Beauchamp cites research done by Roger Peterson, who wanted to understand why social change led to attacks on minorities in some situations, but not others. Peterson argued that in order to understand what triggers ethnic violence, we need to understand and appreciate the role of resentment, which he defined as “the feeling of injustice on the part of a privileged portion of society when it sees power slipping into the hands of a group that hadn’t previously held it.”

Peterson concluded that a major cause of ethnic violence was change in the legal and political status of majority and minority ethnic groups, change that is met with a sense of injustice, because members of dominant groups believe they deserve to be dominant, and deeply resent it when members of other groups advance their status or pose a challenge to their pre-eminent positions.

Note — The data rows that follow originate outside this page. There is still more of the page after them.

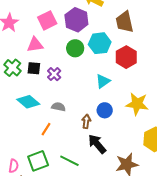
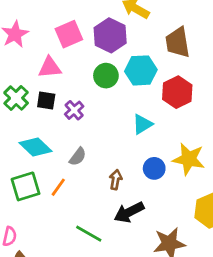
gray semicircle: (58, 107) -> (78, 157), turned 112
blue circle: (105, 110) -> (154, 168), moved
black arrow: (97, 144) -> (129, 212), turned -80
green square: (38, 161) -> (26, 186), moved

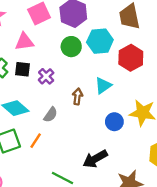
brown arrow: (116, 180) -> (77, 96), moved

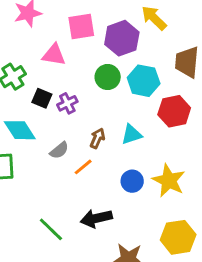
black square: (23, 69) -> (42, 98), moved
orange line: (36, 141) -> (83, 167), moved

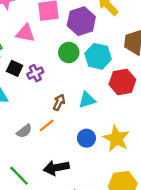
gray semicircle: (59, 150) -> (24, 131), moved

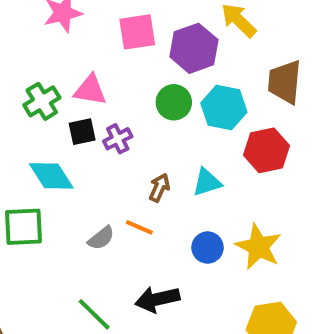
pink triangle: (25, 33) -> (90, 90), moved
black square: (15, 68) -> (82, 132), turned -35
orange line: (47, 125) -> (139, 227), turned 63

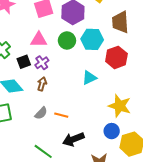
pink triangle: (90, 90) -> (39, 40), moved
brown arrow: (159, 188) -> (42, 84), moved
orange line: (139, 227) -> (61, 115), moved
blue circle: (208, 248) -> (112, 131), moved

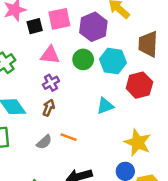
black square: (24, 62) -> (35, 26), moved
orange line: (61, 115) -> (69, 137), moved

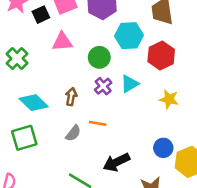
green circle: (83, 59) -> (99, 57), moved
purple cross: (51, 83) -> (103, 86), moved
yellow star: (138, 142) -> (169, 99), moved, size x0.7

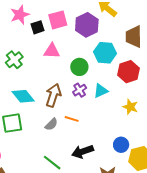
brown arrow: (71, 97) -> (53, 95), size x1.6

During the 2016 campaign, that resentment–against minorities, against immigrants, and especially against women–was repeatedly found to be a more reliable predictor of support for Donald Trump than any other personal or economic characteristic.

It is that fury over social change that offers the best explanation we have for why the forces of intolerance are currently on the rise in the West. If we want to understand the world we live in today — and the one we’ll be inhabiting for years to come — we need to understand how immigration and intolerance are transforming the way white Christians vote. We need to understand that the battle between racist nationalism and liberal cosmopolitanism will be one of the defining ideological struggles of the 21st century. And we need to understand that Donald Trump is not an accident. He’s a harbinger.

People of good will have our work cut out for us.